27 agosto 2014

Ibope: Marina abre 10 pontos sobre Aécio e venceria Dilma no 2º turno

Pesquisa Ibope contratada pelo 'Estado' e pela Rede Globo mostra candidata do PSB 9 pontos à frente da presidente em disputa direta

Marina Silva está isolada na segunda colocação da corrida presidencial, com 29%, na primeira pesquisa Ibope/Estadão/TV Globo na qual consta como substituta de Eduardo Campos e candidata do PSB. Ainda líder, Dilma Rousseff tem 34%, e Aécio Neves (PSDB) caiu para o terceiro lugar, com 19%. Num 2.º turno contra a petista, Marina venceria se a eleição fosse hoje.

Embora o cenário de 1.º turno testado pelo Ibope seja diferente do da pesquisa anterior, que ainda trazia Campos como candidato, é possível verificar que a entrada da ex-ministra do Meio Ambiente na disputa tirou eleitores de Dilma e Aécio: ambos perderam 4 pontos. Os demais candidatos, somados, perderam 3. Também houve queda na taxa dos que anulariam ou votariam em branco (6 pontos) e na dos indecisos (3 pontos).

Além de medir a intenção de voto - ao apresentar a lista de candidatos e pedir ao entrevistado que aponte seu preferido -, o Ibope cita o nome de cada concorrente e pergunta se o eleitor votaria nele com certeza, se poderia votar, se não votaria de jeito nenhum ou se não o conhece o suficiente para responder. A soma das duas primeiras respostas - “votaria com certeza” e “poderia votar” - é o potencial de votos, isto é, o teto de votação em determinado momento.

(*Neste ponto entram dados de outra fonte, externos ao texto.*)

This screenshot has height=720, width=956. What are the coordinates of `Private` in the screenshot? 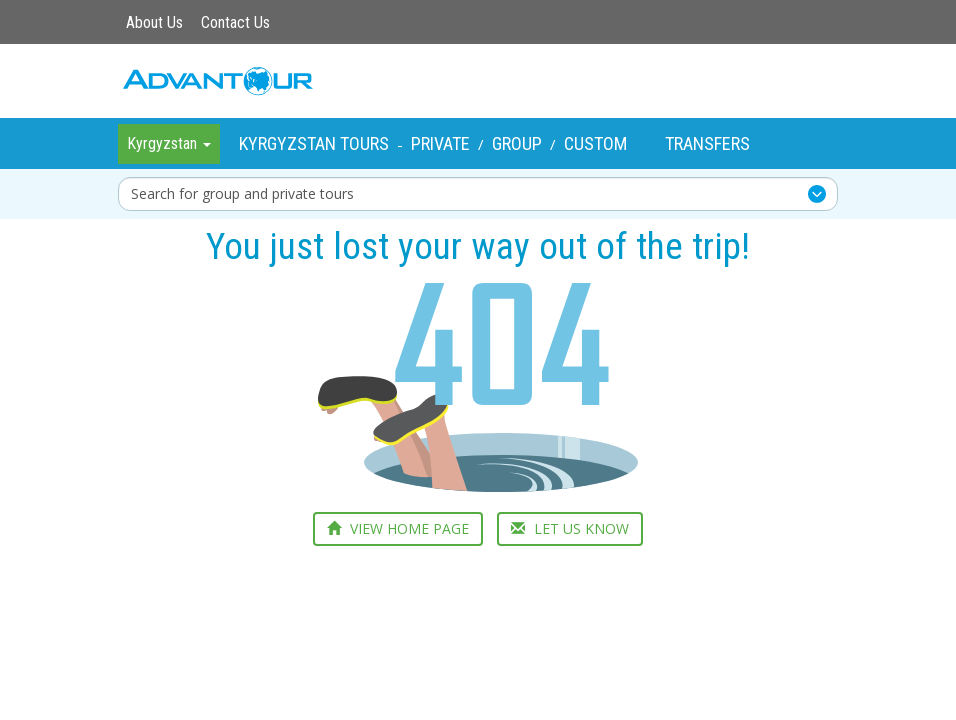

A candidata do PSB é a que tem o teto mais alto: 65% afirmam que votariam nela com certeza ou poderiam votar. Dilma e Aécio têm 52% e 48%, respectivamente. Segunda etapa. Em um 2.º turno, Marina seria eleita com 45%, contra 36% da petista. Há, porém, ainda 11% de indecisos e outros 9% que anulariam o voto. Já contra Aécio, Dilma ainda seria reeleita: 41% a 35%. Nesse cenário, há mais indecisos e eleitores que anulariam: 12% em cada grupo.

A pesquisa mostra que a realização de um 2.º turno é praticamente certa: os adversários de Dilma, somados, têm 51%, 17 pontos a mais do que os 34% da presidente. Para encerrar a disputa já na primeira rodada, um candidato precisa obter maioria absoluta dos votos.

Na simulação de 1.º turno, Marina aparece à frente de Aécio em quase todos os segmentos do eleitorado. As exceções são os que têm mais de 55 anos (empate técnico de 20% a 19%, respectivamente) e os que têm renda superior a cinco salários mínimos (28% a 32%).

A candidata do PSB colhe seus melhores resultados entre os mais jovens, os mais escolarizados e os evangélicos. Lidera entre quem tem curso superior, com 33%, ante 27% para o adversário tucano e 24% para a petista. No segmento evangélico, chega a abrir 10 pontos de vantagem sobre Dilma (37% a 27%).

Marina empata tecnicamente com a atual presidente no eleitorado com renda entre dois a cinco salários mínimos e com mais de cinco salários. Nas faixas de renda, a candidata petista só abre vantagem significativa entre os que ganham até um salário mínimo (46% a 23%).

Na divisão do eleitorado por regiões, Dilma só se mantém na liderança isolada no Nordeste e no Norte/Centro-Oeste. No Sul, ela empata tecnicamente com a adversária do PSB (31% a 27%, no limite da margem de erro). E o Sudeste tem a disputa mais embolada: Marina com 30%, Dilma com 27% e Aécio com 25%.

O apoio à presidente é maior nas cidades de até 50 mil habitantes (43%) e menor nas com mais de 500 mil (28%). Com Marina, acontece o oposto (24% e 31%, respectivamente).

Dos três primeiros colocados, a candidata do PSB tem a menor rejeição. Só 10% dizem que não votariam nela de jeito nenhum, contra 36% que não votariam em Dilma, e 18% que rejeitam Aécio.

Reações. A pesquisa foi recebida com preocupação nos comitês tucano e petista. Os dirigentes, porém, atribuem o desempenho de Marina à comoção pela morte de Campos, em 13 de agosto. “Daqui para frente é avaliar a exposição dela como candidata, aí teremos uma avaliação correta”, disse o coordenador-geral da campanha de Aécio, senador Agripino Maia (DEM). “Não se sustenta por muito tempo. É como uma espuma que se desmancha no ar porque a candidatura de Marina não é sólida”, atacou o vice-presidente do PT, deputado José Guimarães.